:: Supplied records ::
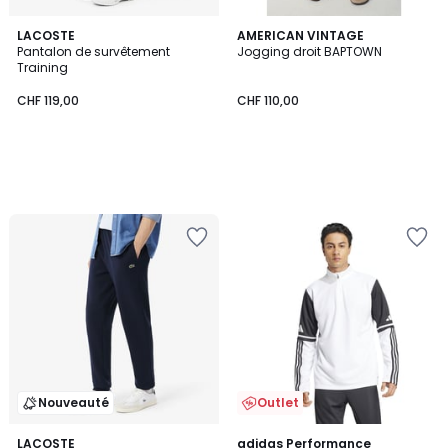
LACOSTE
AMERICAN VINTAGE
Pantalon de survêtement
Jogging droit BAPTOWN
Training
CHF 119,00
CHF 110,00
Nouveauté
Outlet
4,7
2
LACOSTE
2
adidas Performance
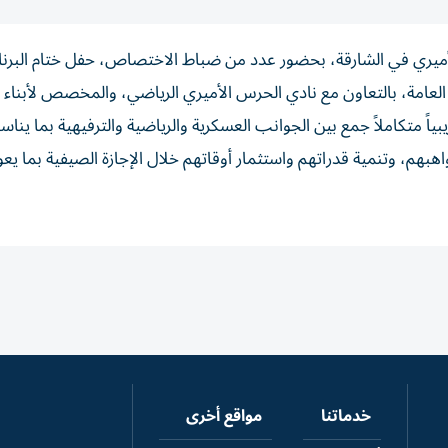
لأميري في الشارقة، بحضور عدد من ضباط الاختصاص، حفل ختام البرن
– 5»، الذي نظمته القيادة العامة، بالتعاون مع نادي الحرس الأميري الرياضي، والمخصص لأبناء
ياً متكاملاً جمع بين الجوانب العسكرية والرياضية والترفيهية بما يناس
بهم، وتنمية قدراتهم واستثمار أوقاتهم خلال الإجازة الصيفية بما يعو
خدماتنا
مواقع أخرى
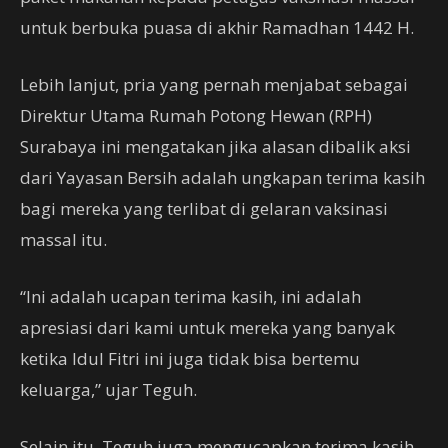
untuk berbuka puasa di akhir Ramadhan 1442 H.
Lebih lanjut, pria yang pernah menjabat sebagai
Direktur Utama Rumah Potong Hewan (RPH)
Surabaya ini mengatakan jika alasan dibalik aksi
dari Yayasan Bersih adalah ungkapan terima kasih
bagi mereka yang terlibat di gelaran vaksinasi
massal itu.
“Ini adalah ucapan terima kasih, ini adalah
apresiasi dari kami untuk mereka yang banyak
ketika Idul Fitri ini juga tidak bisa bertemu
keluarga,” ujar Teguh.
Selain itu, Teguh juga mengucapkan terima kasih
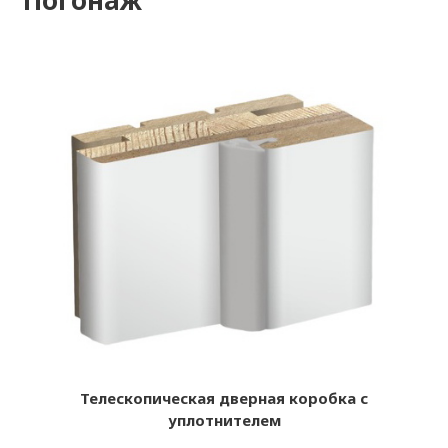
Телескопическая дверная коробка с
уплотнителем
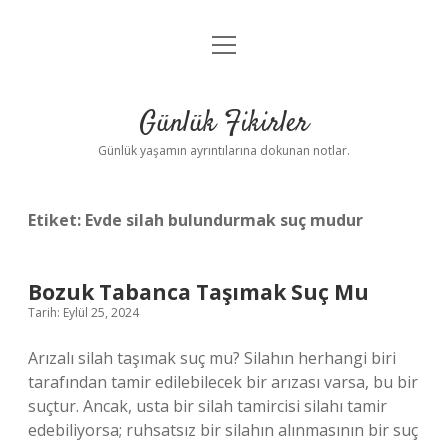
menüyü
Anasayfa
aç
Gizlilik Politikası
Günlük Fikirler
Yasal Uyarı
Günlük yaşamın ayrıntılarına dokunan notlar.
Hakkımızda
Etiket:
Evde silah bulundurmak suç mudur
Bozuk Tabanca Taşımak Suç Mu
Tarih: Eylül 25, 2024
Arızalı silah taşımak suç mu? Silahın herhangi biri
tarafından tamir edilebilecek bir arızası varsa, bu bir
suçtur. Ancak, usta bir silah tamircisi silahı tamir
edebiliyorsa; ruhsatsız bir silahın alınmasının bir suç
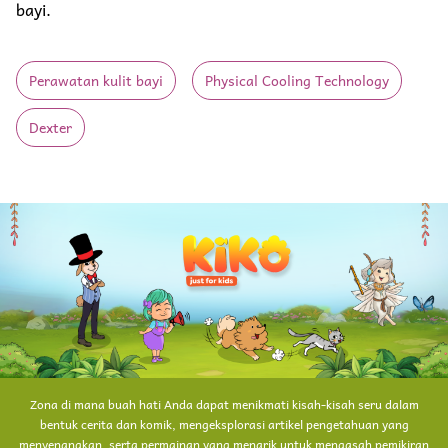
bayi.
Perawatan kulit bayi
Physical Cooling Technology
Dexter
Zona di mana buah hati Anda dapat menikmati kisah-kisah seru dalam
bentuk cerita dan komik, mengeksplorasi artikel pengetahuan yang
menyenangkan, serta permainan yang menarik untuk mengasah pemikiran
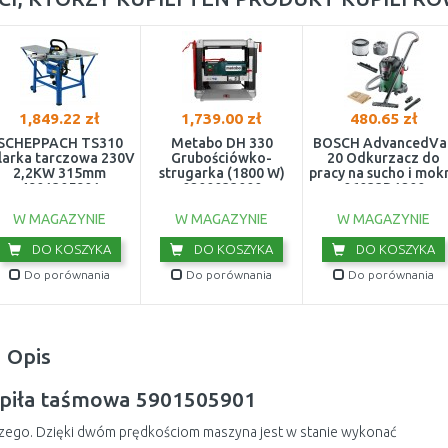
1,849.22 zł
1,739.00 zł
480.65 zł
SCHEPPACH TS310
Metabo DH 330
BOSCH AdvancedVa
larka tarczowa 230V
Grubościówko-
20 Odkurzacz do
2,2KW 315mm
strugarka (1800 W)
pracy na sucho i mok
4901305901
0200033000
06033D1200
W MAGAZYNIE
W MAGAZYNIE
W MAGAZYNIE
DO KOSZYKA
DO KOSZYKA
DO KOSZYKA
Do porównania
Do porównania
Do porównania
Opis
 piła taśmowa 5901505901
iczego. Dzięki dwóm prędkościom maszyna jest w stanie wykonać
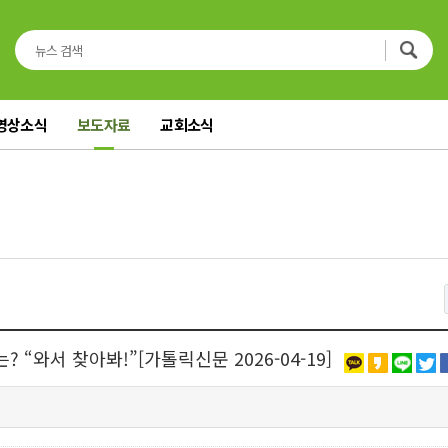
영상소식
보도자료
교회소식
“와서 찾아봐!”[가톨릭신문 2026-04-19]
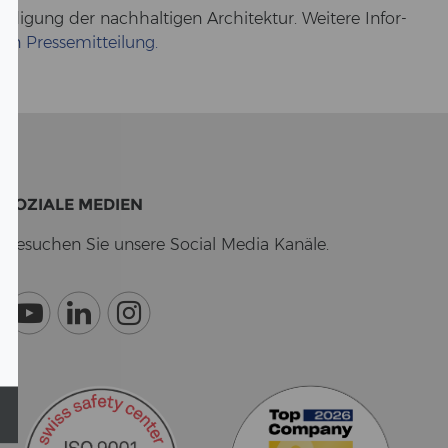
gung der nach­hal­ti­gen Ar­chi­tek­tur. Wei­te­re In­for­
el­len Pres­se­mit­tei­lung.
SO­ZIA­LE ME­DI­EN
Be­su­chen Sie un­se­re So­cial Media Ka­nä­le.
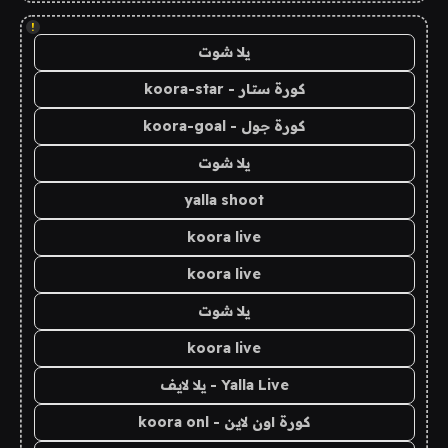
!
يلا شوت
كورة ستار - koora-star
كورة جول - koora-goal
يلا شوت
yalla shoot
koora live
koora live
يلا شوت
koora live
Yalla Live - يلا لايف
كورة اون لاين - koora onl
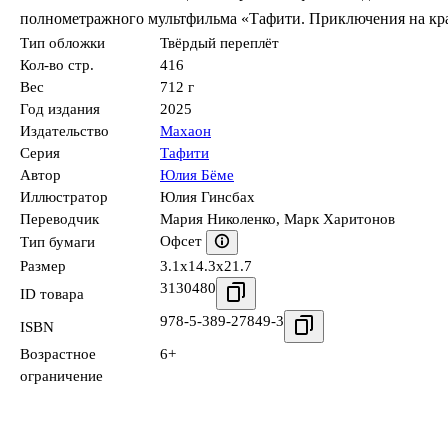
полнометражного мультфильма «Тафити. Приключения на кра
Тип обложки
Твёрдый переплёт
Кол-во стр.
416
Вес
712 г
Год издания
2025
Издательство
Махаон
Серия
Тафити
Автор
Юлия Бёме
Иллюстратор
Юлия Гинсбах
Переводчик
Мария Николенко
,
Марк Харитонов
Офсет
Тип бумаги
Размер
3.1x14.3x21.7
3130480
ID товара
978-5-389-27849-3
ISBN
Возрастное
6+
ограничение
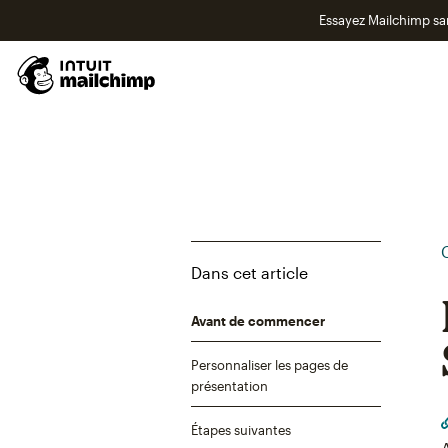
Essayez Mailchimp s
Dans cet article
Avant de commencer
Personnaliser les pages de
présentation
Étapes suivantes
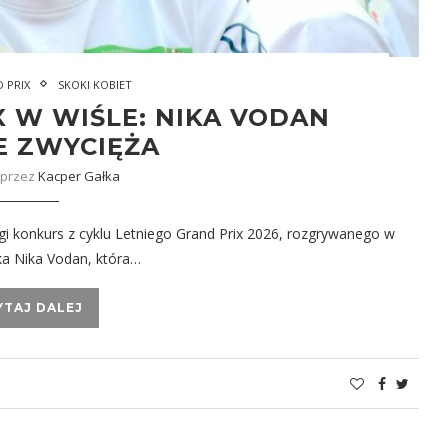
 PRIX
SKOKI KOBIET
X W WIŚLE: NIKA VODAN
E ZWYCIĘŻA
 przez
Kacper Gałka
rugi konkurs z cyklu Letniego Grand Prix 2026, rozgrywanego w
a Nika Vodan, która…
YTAJ DALEJ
:::
#### Directions for this task
Reproduce all the entries above exactly. Include no images.

#### Solved problem
LACOSTE
AMERICAN VINTAGE
Pantalon de survêtement
Jogging droit BAPTOWN
Training
CHF 119,00
CHF 110,00
Nouveauté
Outlet
4,7
2
LACOSTE
2
adidas Performance
لأميري في الشارقة، بحضور عدد من ضباط الاختصاص، حفل ختام البرن
– 5»، الذي نظمته القيادة العامة، بالتعاون مع نادي الحرس الأميري الرياضي، والمخصص لأبناء
ياً متكاملاً جمع بين الجوانب العسكرية والرياضية والترفيهية بما يناس
بهم، وتنمية قدراتهم واستثمار أوقاتهم خلال الإجازة الصيفية بما يعو
خدماتنا
مواقع أخرى
untuk berbuka puasa di akhir Ramadhan 1442 H.
Lebih lanjut, pria yang pernah menjabat sebagai
Direktur Utama Rumah Potong Hewan (RPH)
Surabaya ini mengatakan jika alasan dibalik aksi
dari Yayasan Bersih adalah ungkapan terima kasih
bagi mereka yang terlibat di gelaran vaksinasi
massal itu.
“Ini adalah ucapan terima kasih, ini adalah
apresiasi dari kami untuk mereka yang banyak
ketika Idul Fitri ini juga tidak bisa bertemu
keluarga,” ujar Teguh.
Selain itu, Teguh juga mengucapkan terima kasih
Телескопическая дверная коробка с
уплотнителем
menüyü
Anasayfa
aç
Gizlilik Politikası
Günlük Fikirler
Yasal Uyarı
Günlük yaşamın ayrıntılarına dokunan notlar.
Hakkımızda
Etiket:
Evde silah bulundurmak suç mudur
Bozuk Tabanca Taşımak Suç Mu
Tarih: Eylül 25, 2024
Arızalı silah taşımak suç mu? Silahın herhangi biri
tarafından tamir edilebilecek bir arızası varsa, bu bir
suçtur. Ancak, usta bir silah tamircisi silahı tamir
edebiliyorsa; ruhsatsız bir silahın alınmasının bir suç
bayi.
Perawatan kulit bayi
Physical Cooling Technology
Dexter
Zona di mana buah hati Anda dapat menikmati kisah-kisah seru dalam
bentuk cerita dan komik, mengeksplorasi artikel pengetahuan yang
menyenangkan, serta permainan yang menarik untuk mengasah pemikiran
1,849.22 zł
1,739.00 zł
480.65 zł
SCHEPPACH TS310
Metabo DH 330
BOSCH AdvancedVa
larka tarczowa 230V
Grubościówko-
20 Odkurzacz do
2,2KW 315mm
strugarka (1800 W)
pracy na sucho i mok
4901305901
0200033000
06033D1200
W MAGAZYNIE
W MAGAZYNIE
W MAGAZYNIE
DO KOSZYKA
DO KOSZYKA
DO KOSZYKA
Do porównania
Do porównania
Do porównania
Opis
 piła taśmowa 5901505901
iczego. Dzięki dwóm prędkościom maszyna jest w stanie wykonać
영상소식
보도자료
교회소식
“와서 찾아봐!”[가톨릭신문 2026-04-19]
gung der nach­hal­ti­gen Ar­chi­tek­tur. Wei­te­re In­for­
el­len Pres­se­mit­tei­lung.
SO­ZIA­LE ME­DI­EN
Be­su­chen Sie un­se­re So­cial Media Ka­nä­le.
!
يلا شوت
كورة ستار - koora-star
كورة جول - koora-goal
يلا شوت
yalla shoot
koora live
koora live
يلا شوت
koora live
Yalla Live - يلا لايف
كورة اون لاين - koora onl
полнометражного мультфильма «Тафити. Приключения на кра
Тип обложки
Твёрдый переплёт
Кол-во стр.
416
Вес
712 г
Год издания
2025
Издательство
Махаон
Серия
Тафити
Автор
Юлия Бёме
Иллюстратор
Юлия Гинсбах
Переводчик
Мария Николенко
,
Марк Харитонов
Офсет
Тип бумаги
Размер
3.1x14.3x21.7
3130480
ID товара
978-5-389-27849-3
ISBN
Возрастное
6+
ограничение
Essayez Mailchimp s
Dans cet article
Avant de commencer
Personnaliser les pages de
présentation
Étapes suivantes
 PRIX
SKOKI KOBIET
X W WIŚLE: NIKA VODAN
E ZWYCIĘŻA
 przez
Kacper Gałka
rugi konkurs z cyklu Letniego Grand Prix 2026, rozgrywanego w
a Nika Vodan, która…
YTAJ DALEJ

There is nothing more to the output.